## GIVEN DATA
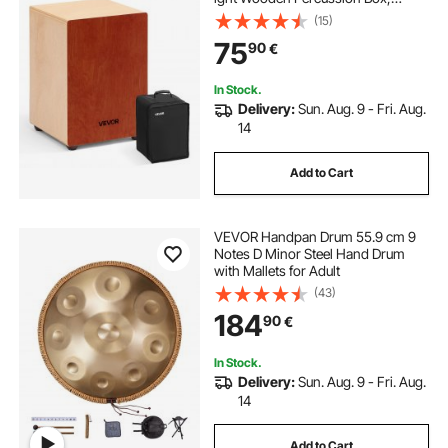
Portable Birch Wood Drum Musical I
(15)
nstrument with Travel
75
90
€
Bag, for Beginners and Professional
s, 305 x 305 x 430 mm
In Stock.
Delivery:
Sun. Aug. 9 - Fri. Aug.
14
Add to Cart
VEVOR Handpan Drum 55.9 cm 9
Notes D Minor Steel Hand Drum
with Mallets for Adult
(43)
184
90
€
In Stock.
Delivery:
Sun. Aug. 9 - Fri. Aug.
14
Add to Cart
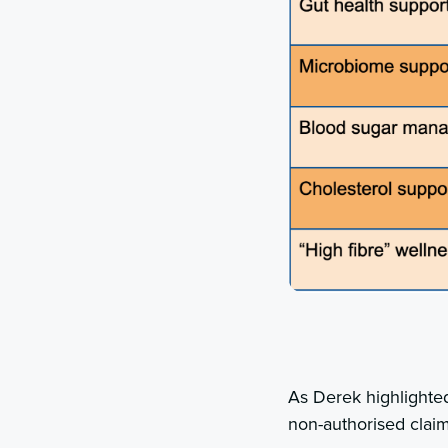
As Derek highlighte
non-authorised claim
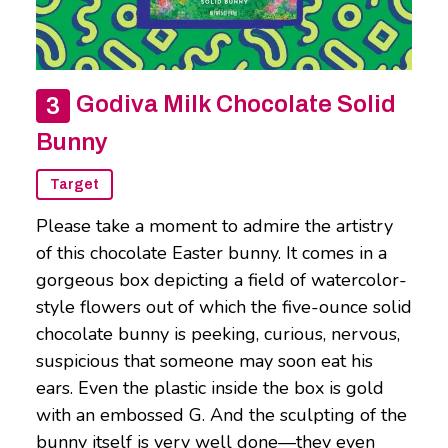
Godiva Milk Chocolate Solid
Bunny
Target
Please take a moment to admire the artistry
of this chocolate Easter bunny. It comes in a
gorgeous box depicting a field of watercolor-
style flowers out of which the five-ounce solid
chocolate bunny is peeking, curious, nervous,
suspicious that someone may soon eat his
ears. Even the plastic inside the box is gold
with an embossed G. And the sculpting of the
bunny itself is very well done—they even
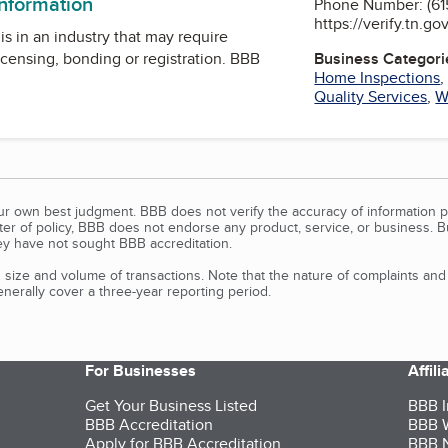
information
Phone Number: (615
https://verify.tn.go
is in an industry that may require
icensing, bonding or registration. BBB
Business Categori
Home Inspections
Quality Services
,
W
our own best judgment. BBB does not verify the accuracy of information p
tter of policy, BBB does not endorse any product, service, or business. 
y have not sought BBB accreditation.
size and volume of transactions. Note that the nature of complaints an
erally cover a three-year reporting period.
For Businesses
Affil
Get Your Business Listed
BBB I
BBB Accreditation
BBB W
Apply for BBB Accreditation
BBB N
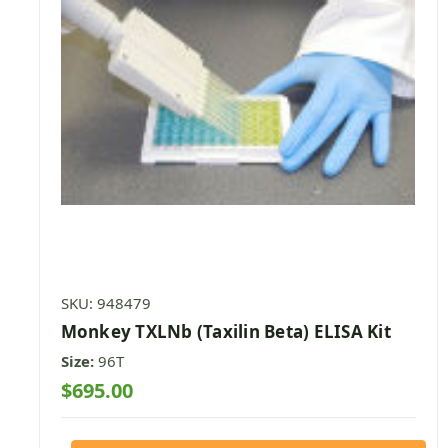
SKU: 948479
Monkey TXLNb (Taxilin Beta) ELISA Kit
Size:
96T
$695.00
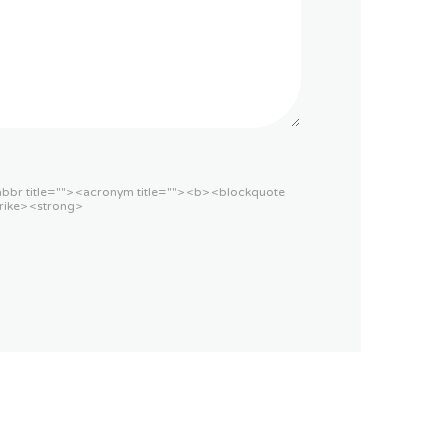
<abbr title=""> <acronym title=""> <b> <blockquote
rike> <strong>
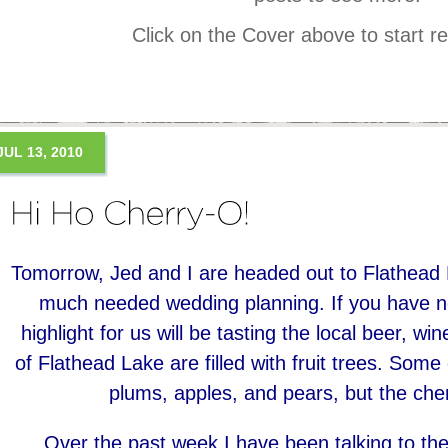
Click on the Cover above to start r
JUL 13, 2010
Tomorrow, Jed and I are headed out to Flathead
much needed wedding planning. If you have no
highlight for us will be tasting the local beer, w
of Flathead Lake are filled with fruit trees. So
plums, apples, and pears, but the cher
Over the past week I have been talking to the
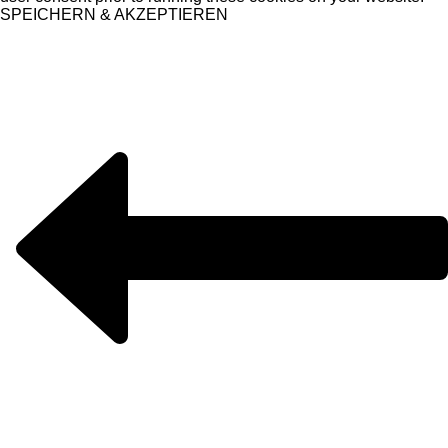
SPEICHERN & AKZEPTIEREN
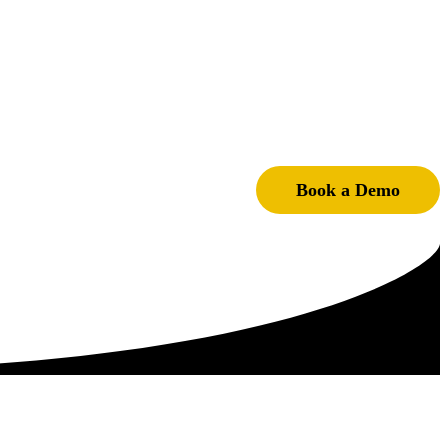
Book a Demo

## WHAT IS EXPECTED
In the data above, which lines include "that"? Return those lines.

## ANSWER SECTION
suspicious that someone may soon eat his
is in an industry that may require
size and volume of transactions. Note that the nature of complaints an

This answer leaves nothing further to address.